Ma e bidimensionale o tridimensionale?
Uno dei tratti più distintivi di Kainga Seeds of Civilization resta la sua estetica. Dal punto di vista grafico ci traviamo davanti ad una commistione fra bidimensionale e tridimensionale, in cui tutto s’incontra senza strafare. Da ciò un curioso contrasto fra l’apparente “dolcezza fumettosa” generale, e la crudeltà della difficoltà del gioco. Interfacciassi con la propria tribù significa relazionarsi con personaggi ed icone abbastanza semplici e abbozzate. Non essendo sicuri se si tratti di una scelta artistica o dettata dal budget (il titolo è stato sviluppato da una persona solamente, il game designer Erik Rempen. Pubblicato dalla Green Man Gaming Publishing), ci riserviamo il dubbio di non condannarla del tutto, anche perché l’estetica generale risulta senza dubbio distintiva nel suo insieme.

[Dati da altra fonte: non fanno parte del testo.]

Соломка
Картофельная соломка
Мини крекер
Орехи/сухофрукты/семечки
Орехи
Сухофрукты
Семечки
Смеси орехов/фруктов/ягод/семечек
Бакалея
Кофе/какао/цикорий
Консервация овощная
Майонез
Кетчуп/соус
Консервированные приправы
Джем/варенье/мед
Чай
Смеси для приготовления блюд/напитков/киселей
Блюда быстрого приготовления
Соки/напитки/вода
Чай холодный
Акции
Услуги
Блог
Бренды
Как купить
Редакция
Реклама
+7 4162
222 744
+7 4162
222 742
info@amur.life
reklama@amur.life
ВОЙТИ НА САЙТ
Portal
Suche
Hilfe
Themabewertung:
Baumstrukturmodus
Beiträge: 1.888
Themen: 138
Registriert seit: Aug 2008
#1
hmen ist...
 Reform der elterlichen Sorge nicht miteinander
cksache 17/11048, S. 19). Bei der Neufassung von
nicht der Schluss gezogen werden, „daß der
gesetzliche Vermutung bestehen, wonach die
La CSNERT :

Dal punto di vista introduttivo, inoltre, questo titolo non si offre troppo ai giocatori novelli. Tutto il processo d’ingresso e di training iniziale è, anche qui, piuttosto semplicistico e abbastanza dispersivo, se non alienante. Si viene lanciati nel gioco e ci sono alcuni dialoghi abbastanza standard ad introdurre le varie dinamiche e i primi tentativi. Di primo acchito il vostro obbiettivo potrebbe non risultare chiaro in effetti, anche perché il tutorial vorrebbe risultare divertente, ma diventa nell’immediato abbastanza macchinoso.

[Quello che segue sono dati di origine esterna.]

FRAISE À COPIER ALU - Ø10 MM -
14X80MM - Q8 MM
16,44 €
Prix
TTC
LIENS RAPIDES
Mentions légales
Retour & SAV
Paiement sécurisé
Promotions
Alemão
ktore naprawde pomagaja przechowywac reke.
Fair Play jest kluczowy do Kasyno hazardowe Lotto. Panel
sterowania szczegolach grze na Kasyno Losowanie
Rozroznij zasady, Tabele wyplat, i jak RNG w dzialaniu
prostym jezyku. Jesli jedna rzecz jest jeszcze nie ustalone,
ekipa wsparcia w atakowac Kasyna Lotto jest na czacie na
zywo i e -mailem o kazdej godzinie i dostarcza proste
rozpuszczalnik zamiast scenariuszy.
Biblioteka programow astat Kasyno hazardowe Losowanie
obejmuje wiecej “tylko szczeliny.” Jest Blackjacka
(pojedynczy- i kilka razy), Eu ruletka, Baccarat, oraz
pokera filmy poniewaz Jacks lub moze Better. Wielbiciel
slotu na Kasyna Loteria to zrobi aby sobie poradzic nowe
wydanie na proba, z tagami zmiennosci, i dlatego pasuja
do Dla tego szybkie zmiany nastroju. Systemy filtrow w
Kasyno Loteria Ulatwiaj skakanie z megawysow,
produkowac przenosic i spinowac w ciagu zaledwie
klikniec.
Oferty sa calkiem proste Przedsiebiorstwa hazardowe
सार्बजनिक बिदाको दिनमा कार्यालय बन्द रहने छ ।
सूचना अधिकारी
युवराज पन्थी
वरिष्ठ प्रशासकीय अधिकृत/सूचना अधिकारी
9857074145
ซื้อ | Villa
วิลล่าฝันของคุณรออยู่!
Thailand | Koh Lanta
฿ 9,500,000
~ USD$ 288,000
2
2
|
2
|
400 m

Concludendo, guardando all’insieme di tutti i nostri tentativi possiamo tranquillamente affermare che Kainga ha del potenziale, pur non avendo avuto la possibilità di tastarlo per intero. Moltissime cose andrebbero ancora smussate, ma le intenzioni restano chiare. Ci si ritrova fra le mani un’opera abbastanza dinamica nel suo incedere, elastica e soprattutto imprevedibile. Qui la difficoltà insegna e spinge a nuovi tentativi in nuove mappe, con nuove risorse e pericoli. La curiosità, quindi, alla base di un gioco che speriamo riesca ad esprimere tutto il suo potenziale, arrivando a comprendere anche i suoi stessi ed attuali limiti.